Lane attended Wilberforce University, an HBCU in Wilberforce, Ohio. Afterward, he enlisted in the racially-segregated United States Army Air Force and was assigned to the Tuskegee Army Flight School at the Tuskegee Army Air Base near the campus of Tuskegee Institute (now Tuskegee University). Lane completed his training in class 44-D-SE on April 15, 1944, and was commissioned as a Second Lieutenant. Lane had further training with BT-13, AT-6, and P-40 aircraft bombers but began serving as a fighter pilot in the 100th Fighter Squadron, 332nd Fighter Group, 15th Air Force, also called the “Red Tail Angels.”

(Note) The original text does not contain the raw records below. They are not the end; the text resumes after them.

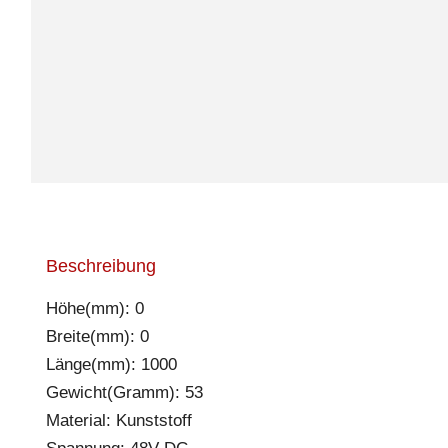
Beschreibung
Höhe(mm): 0
Breite(mm): 0
Länge(mm): 1000
Gewicht(Gramm): 53
Material: Kunststoff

Later in 1944 Lane was assigned to the 99th Fighter Squadron that flew heavy bomber escort missions over Nazi-occupied Europe. Rising in rank to First Lieutenant, he and fellow pilots Charles Brantley and Roscoe Brown were part of the 99th which deployed to North Africa and then Italy.

On March 24, 1945, Lane and pilots Brantley and Brown, flying P-51 Mustangs, shot down three German Messerschmitt Me 262 jets, some of the most advanced light bomber jets in the German Luftwaffe, in an air fight over Berlin, Germany. The downing of the jets came during the most extended escort mission ever flown by the squadron, a 1600-mile round trip from a base in Italy to the Daimler-Benz tank works in Berlin. Mercedes-Benz built tanks and numerous other vehicles for Nazi Germany’s war effort.

During an intense aerial dogfight on April 12, 1945, eight P-51 Mustang pilots with the 332nd, shot down German aircraft. Lane, one of the eight pilots, scored a solo victory in his P-51 against another Me 262 jet. First Lieutenant Lane received numerous awards for his World War II military service including a Distinguished Flying Cross, a Legion of Merit, 744 Air Medals, a Purple Heart, a Bronze Star, and a Red Star of Yugoslavia.

Over the course of World War II, the 332nd Fighter Group, led by Colonel Benjamin O. Davis, commander of the Tuskegee Airmen, flew 15,533 combat sorties on 1,578 missions, and shot down 112 enemy aircraft in flight, earning it a Distinguished Unit Citation.

After the war ended, Earl Lane continued his studies at Adelbert College (now Case Western Reserve University) in Cleveland, Ohio, and earned a Bachelor of Law from John Marshall Law School in Chicago, Illinois. In 1948, Lane married Dorothy Chaffin, and they parented a daughter, Leslie Karen Lane Epps.

First Lieutenant Earl Roscoe Lane, one of the most noted African American aviators among the Tuskegee Airmen, died on June 27, 1990, in Cleveland, Ohio. He was 69.